Paper: Deep Meta Coordination Graphs for Multi-agent Reinforcement Learning [Arxiv]
Authors: Nikunj Gupta, James Zachary Hare, Rajgopal Kannan, Viktor Prasanna
Affiliations: University of Southern California, DEVCOM Army Research Office
Correspondence: [email protected]
This is the code of the implementations of the Deep Meta Coordination Graphs for Multi-agent Reinforcement Learning. The code is based on the python/pytorch frameworks PyMARL, PyMARL2 and DCG.
This paper presents deep meta coordination graphs (DMCG) for learning cooperative policies in multi-agent reinforcement learning (MARL). Coordination graph formulations encode local interactions and accordingly factorize the joint value function of all agents to improve efficiency in MARL. However, existing approaches rely solely on pairwise relations between agents, which potentially oversimplifies complex multi-agent interactions. DMCG goes beyond these simple direct interactions by also capturing useful higher-order and indirect relationships among agents. It generates novel graph structures accommodating multiple types of interactions and arbitrary lengths of multi-hop connections in coordination graphs to model such interactions. It then employs a graph convolutional network module to learn powerful representations in an end-to-end manner.
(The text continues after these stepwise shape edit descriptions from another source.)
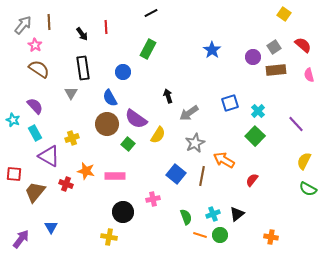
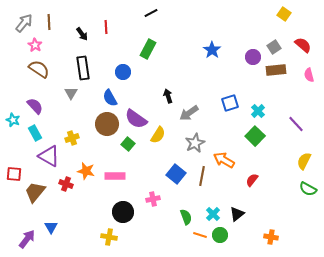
gray arrow at (23, 25): moved 1 px right, 2 px up
cyan cross at (213, 214): rotated 24 degrees counterclockwise
purple arrow at (21, 239): moved 6 px right
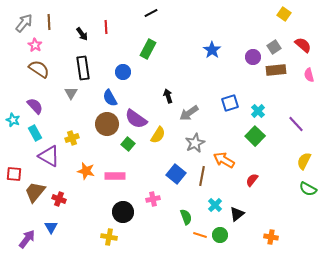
red cross at (66, 184): moved 7 px left, 15 px down
cyan cross at (213, 214): moved 2 px right, 9 px up
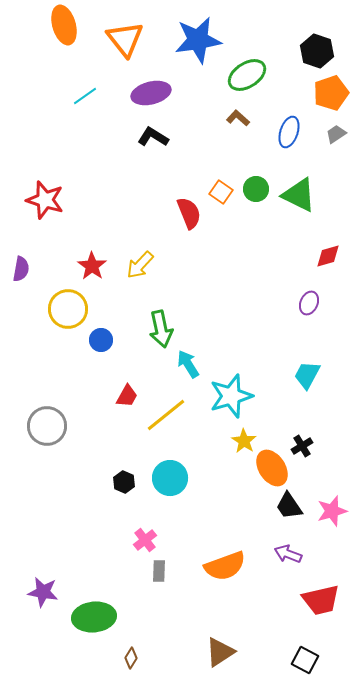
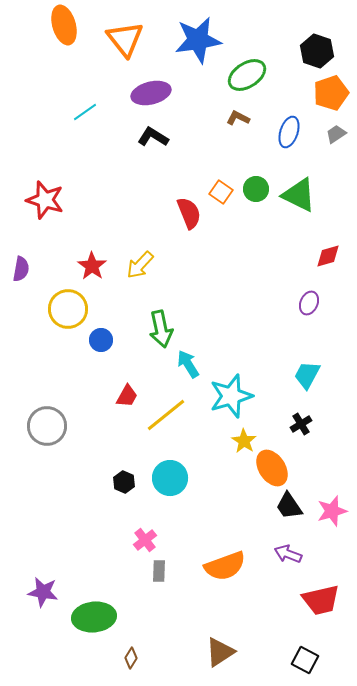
cyan line at (85, 96): moved 16 px down
brown L-shape at (238, 118): rotated 15 degrees counterclockwise
black cross at (302, 446): moved 1 px left, 22 px up
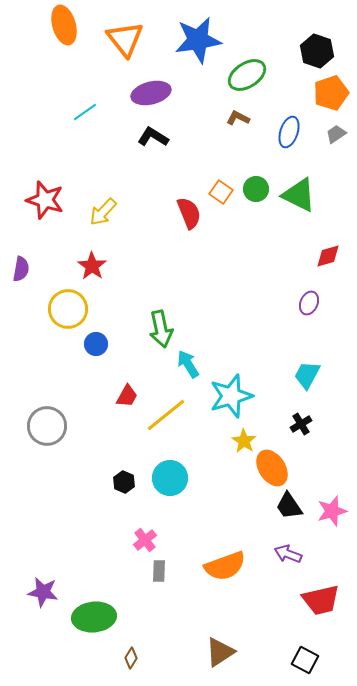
yellow arrow at (140, 265): moved 37 px left, 53 px up
blue circle at (101, 340): moved 5 px left, 4 px down
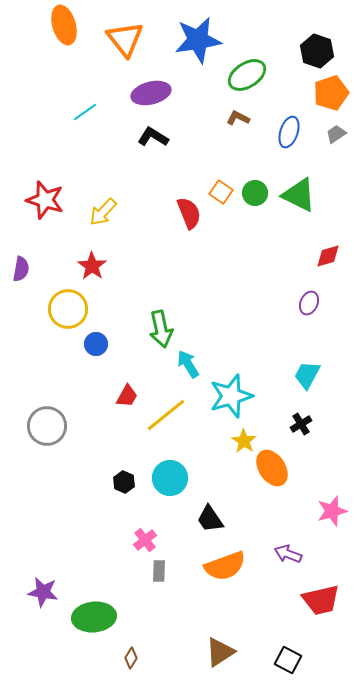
green circle at (256, 189): moved 1 px left, 4 px down
black trapezoid at (289, 506): moved 79 px left, 13 px down
black square at (305, 660): moved 17 px left
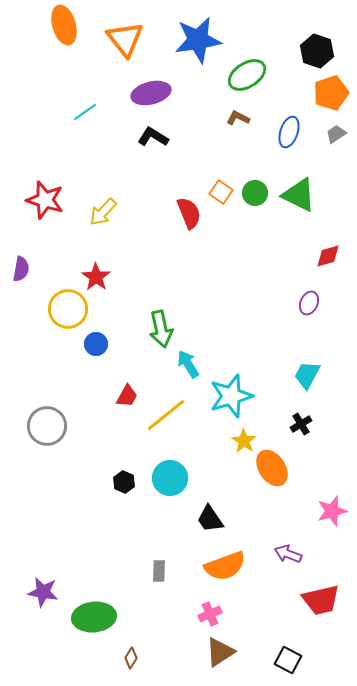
red star at (92, 266): moved 4 px right, 11 px down
pink cross at (145, 540): moved 65 px right, 74 px down; rotated 15 degrees clockwise
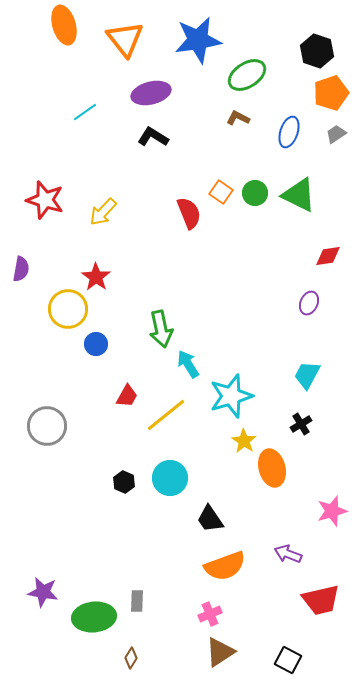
red diamond at (328, 256): rotated 8 degrees clockwise
orange ellipse at (272, 468): rotated 18 degrees clockwise
gray rectangle at (159, 571): moved 22 px left, 30 px down
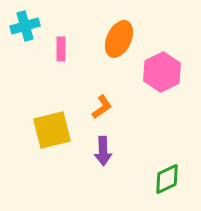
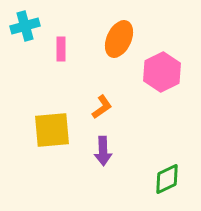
yellow square: rotated 9 degrees clockwise
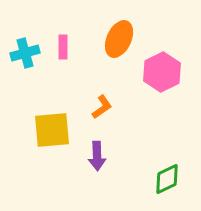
cyan cross: moved 27 px down
pink rectangle: moved 2 px right, 2 px up
purple arrow: moved 6 px left, 5 px down
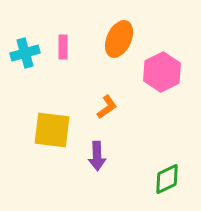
orange L-shape: moved 5 px right
yellow square: rotated 12 degrees clockwise
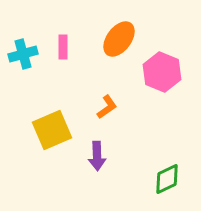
orange ellipse: rotated 12 degrees clockwise
cyan cross: moved 2 px left, 1 px down
pink hexagon: rotated 12 degrees counterclockwise
yellow square: rotated 30 degrees counterclockwise
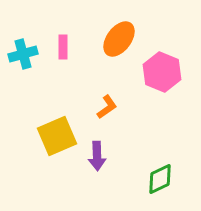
yellow square: moved 5 px right, 6 px down
green diamond: moved 7 px left
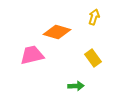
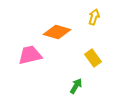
pink trapezoid: moved 2 px left
green arrow: rotated 56 degrees counterclockwise
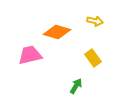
yellow arrow: moved 1 px right, 4 px down; rotated 84 degrees clockwise
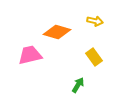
yellow rectangle: moved 1 px right, 1 px up
green arrow: moved 2 px right, 1 px up
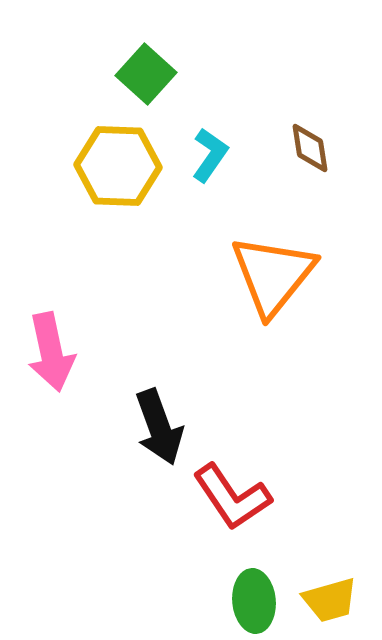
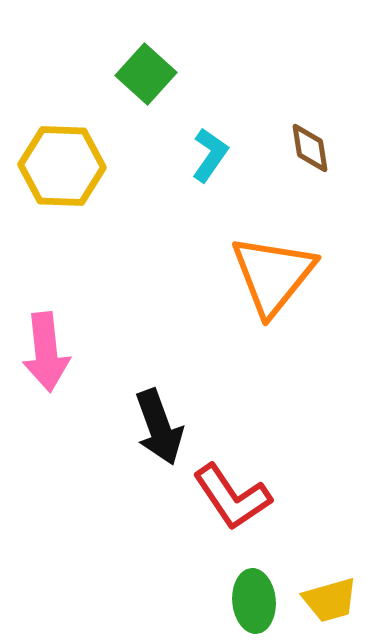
yellow hexagon: moved 56 px left
pink arrow: moved 5 px left; rotated 6 degrees clockwise
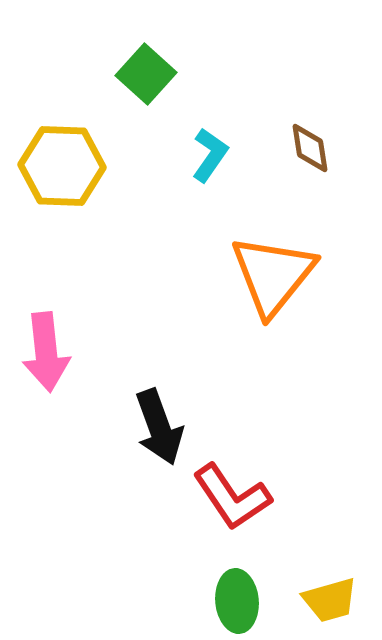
green ellipse: moved 17 px left
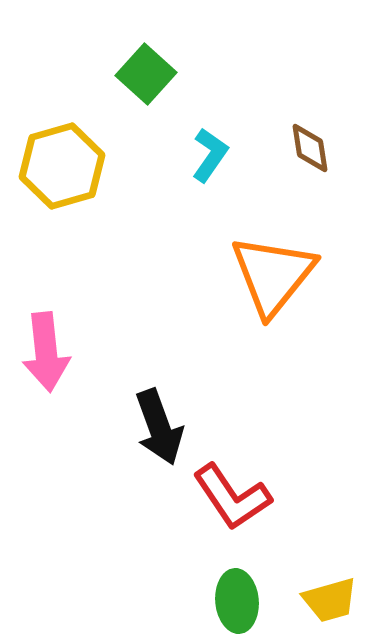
yellow hexagon: rotated 18 degrees counterclockwise
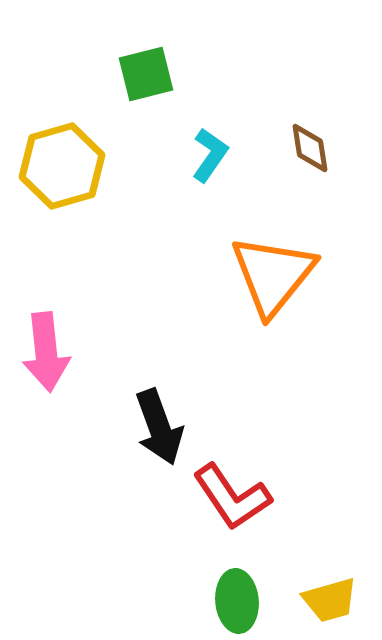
green square: rotated 34 degrees clockwise
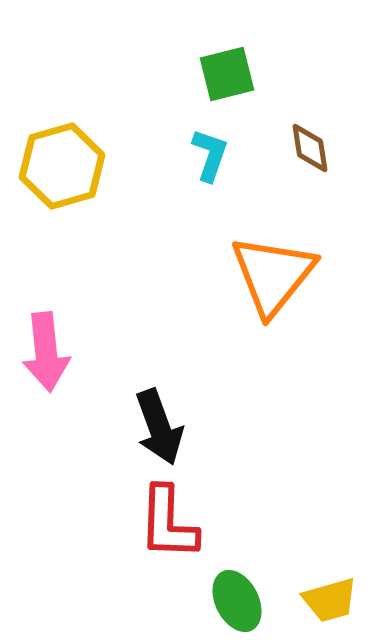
green square: moved 81 px right
cyan L-shape: rotated 16 degrees counterclockwise
red L-shape: moved 64 px left, 26 px down; rotated 36 degrees clockwise
green ellipse: rotated 22 degrees counterclockwise
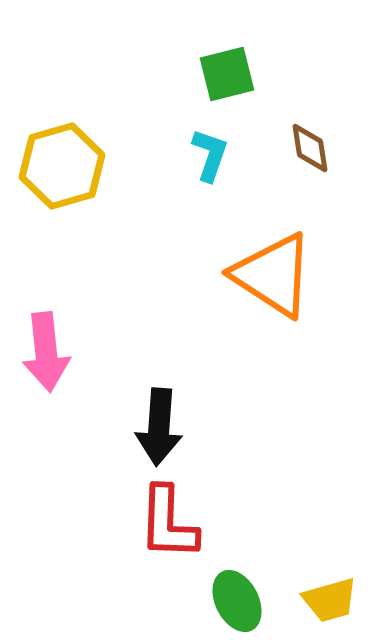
orange triangle: rotated 36 degrees counterclockwise
black arrow: rotated 24 degrees clockwise
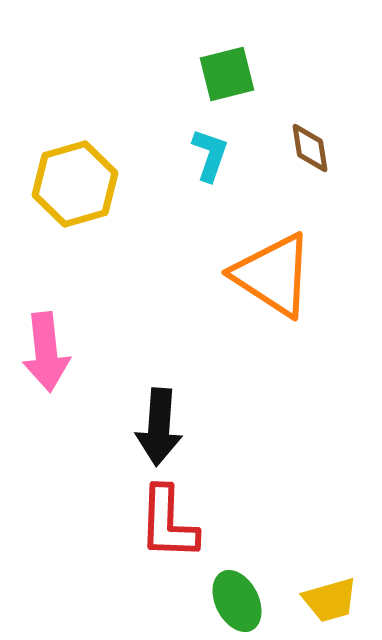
yellow hexagon: moved 13 px right, 18 px down
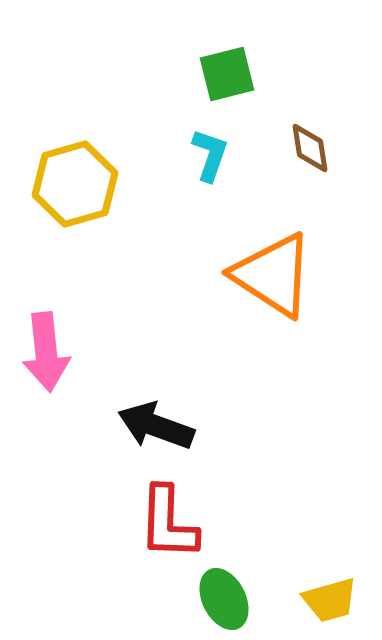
black arrow: moved 3 px left, 1 px up; rotated 106 degrees clockwise
green ellipse: moved 13 px left, 2 px up
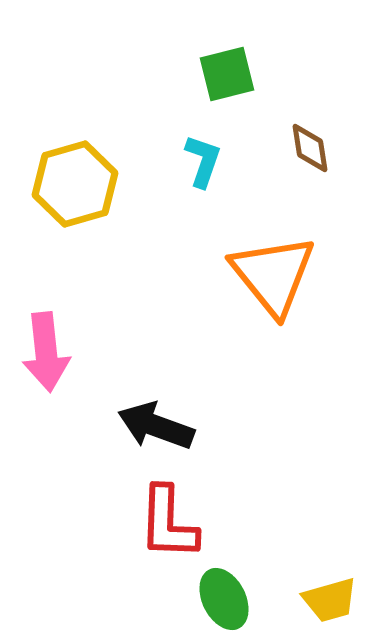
cyan L-shape: moved 7 px left, 6 px down
orange triangle: rotated 18 degrees clockwise
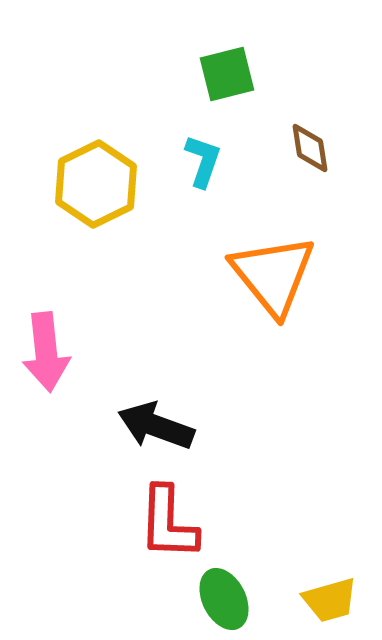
yellow hexagon: moved 21 px right; rotated 10 degrees counterclockwise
We demonstrate its effectiveness in multiple coordination problems in MARL where other state-of-the-art methods can suffer from sample inefficiency or fail entirely.
Figure 1: Illustration of Deep meta coordination graphs (DMCG) for learning cooperative policies in MARL. The diagram shows how the approach captures and adapts to multiple types of interactions among agents, including higher-order and indirect relationships, and generates new graph structures by exploring dynamic interactions, even among initially unconnected agents.
Sets up a Python environment with PyTorch, CUDA support, SMACv2, and PyTorch Geometric, along with additional dependencies. Simply run the following to install all required packages.
# require Anaconda 3 or Miniconda 3
conda create -n dmcg python=3.11 -y
conda activate dmcg
bash install_dependencies.sh
Setting up StarCraft II and SMACv2:
bash install_sc2.sh
This will download SC2 into the 3rdparty folder and copy the maps necessary to run over.
All environments (gather, disperse, pursuit, hallway, sc2_gen_protoss) are implemented in src/envs
with corresponding configurations in src/configs/envs
.
This repository implements DMCG. All baseline algorithms (IQL, VDN, QMIX, OW-QMIX, CW-QMIX, QTRAN, QPLEX) can be found here: PyMARL2. DCG implemetation can be found here: DCG.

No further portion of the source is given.